For tears I tend to see the opposite. For me, straights will tear where ever making it impossible to retie. Tapers will always tear at the pouch. So as long as there is enough length I'll retie them. Usually can get 2-3 reties off a set of tapers. Just have to adjust my draw from semi-butterfly to archery anchor.

I typically shoot a 3/4" to 1/2" taper with 7/16 steel. Obviously, as I retie the taper isn't as dramatic but it still shoots well.


----------



## Winnie (Nov 10, 2010)

For me the biggest problem with over banding is that it is uncomfortable - it can even hurt. Harshness and handslap. The fact that means less velocity just makes it worse. In the past I used to use gloves with some sets and even made leather shields to protect my hands. It's even common to develop a flinch after a while. It's like shooting a big gun without flinching. It's hard and requires training.

Hand slap is one way to gauge the power of your bands. I you are getting hand slap then you have too much band for what you are shooting. Again, latex is counterintuitive. It will impart much more speed to your projectile if it can actually apply pressure constantly over a period of time. This is what makes tapered bands even better that properly powered straight bands. It makes no sense that a big band coming back to shape super fast and bringing a lighter ball along with it would impart less speed to the projectile. It's just the way it is. I can't wrap my mind around it.

I don't worry much about breakage either. When I cut bands I usually cut at least six sets at a time and I can switch out a pair quickly.

Most bands have a favorite ammo weight and most will allow you to vary the ammo weight up and down a bit without too much problem. The real problem is that many use bands that are way too heavy for the ammo that is being used.
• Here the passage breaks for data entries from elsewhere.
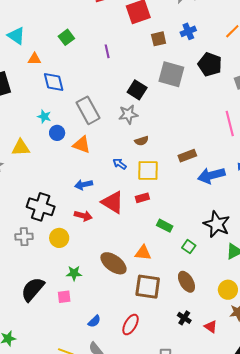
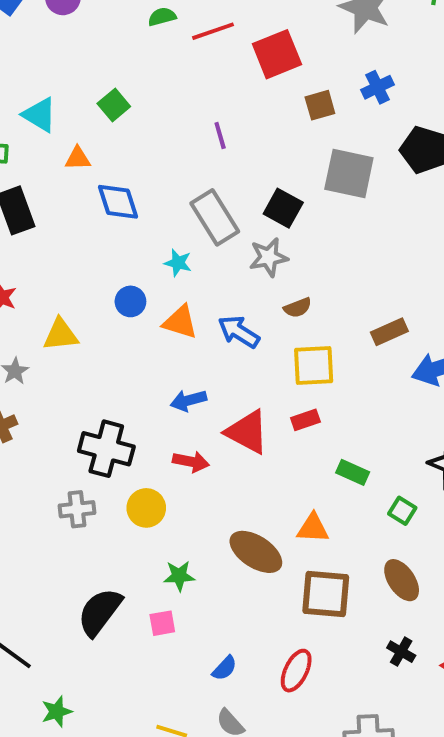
green square: (66, 37) -> (114, 105), moved
gray rectangle: (88, 110) -> (215, 217), moved
cyan star: (44, 116) -> (178, 263), moved
blue arrow: (120, 164) -> (239, 332), moved, size x1.5

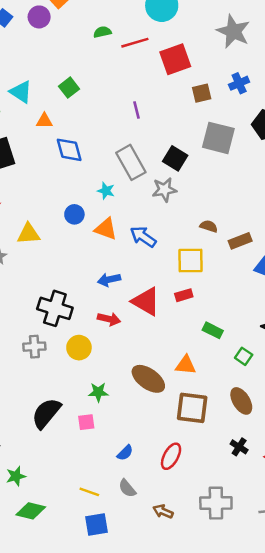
brown semicircle: (298, 308) -> (209, 226), moved, turned -144

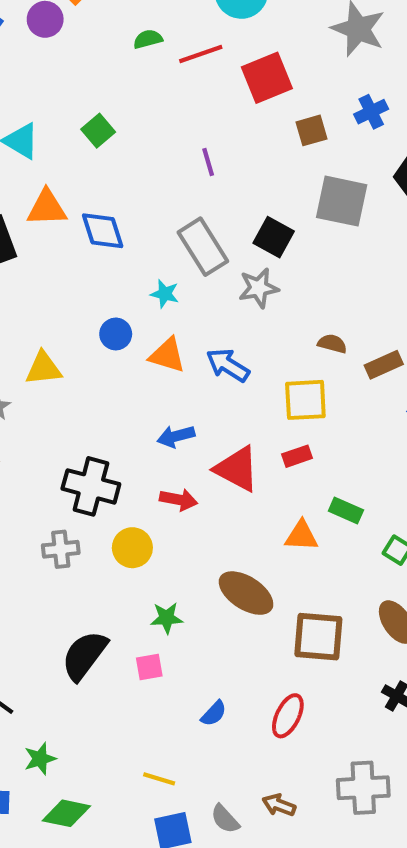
orange triangle: (44, 121) -> (47, 208), moved, size x1.5
orange triangle: (186, 365) -> (301, 536), moved
gray semicircle: (127, 488) -> (225, 819), moved

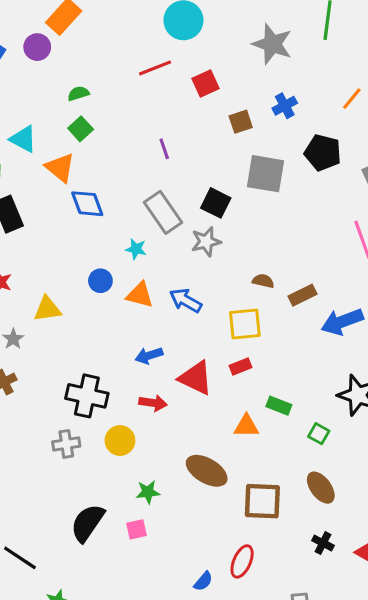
green semicircle: (148, 39) -> (78, 94), moved
red square: (267, 78) -> (205, 84), size x0.7
orange triangle: (47, 208) -> (60, 168), moved, turned 44
blue semicircle: (214, 713) -> (203, 581), moved

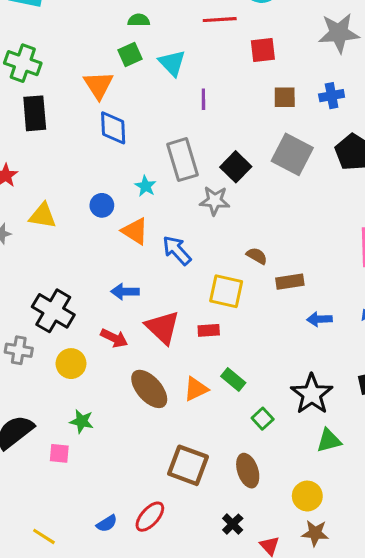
gray star: (272, 44) -> (339, 33), turned 30
cyan triangle: (23, 139) -> (172, 63), moved
blue arrow: (342, 322) -> (319, 319), size x0.6
orange triangle: (246, 426) -> (196, 389), turned -44
brown ellipse: (207, 471) -> (149, 389), moved

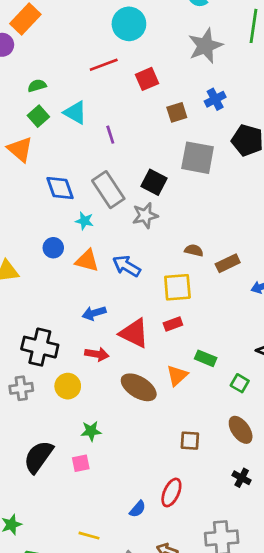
blue diamond: (113, 128) -> (60, 188), moved
brown square: (188, 465) -> (190, 441), size x0.6

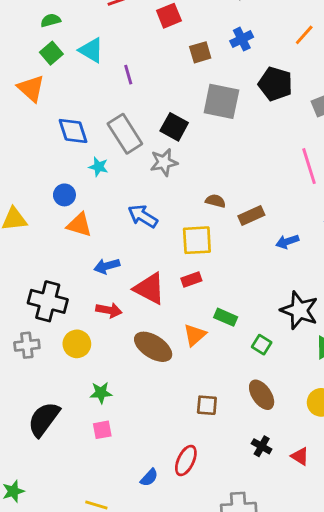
orange triangle: (87, 261) -> (79, 225), moved
pink square: (81, 463) -> (102, 430), moved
All of this begs the question: If decreasing band strength increases ammo velocity then does increasing ammo weight increase velocity? I'm thinking that maybe I can take an over-built band set and, changing nothing but increasing ammo weight, increase velocity.

Truthornothing, what size ammo are you wanting to use? I'd like to try with some shorter bands too.


----------



## Byudzai (Aug 31, 2013)

Even if you got equal speeds with increasing ammo weight, you'd be showing pretty much the same phenomenon. Like the dilemma of inefficient bullet cartridges that blow most of the powder out the end of the barrel.


----------



## Winnie (Nov 10, 2010)

If speeds remained the same with increasing ammo weight that would be cool. Same bands and the same pull but with in increase in power (foot pounds). It could turn a band set into legitimate hunters.

I'm on my way to buy some .50cal lead right now. I want to sort this out a little bit better for myself.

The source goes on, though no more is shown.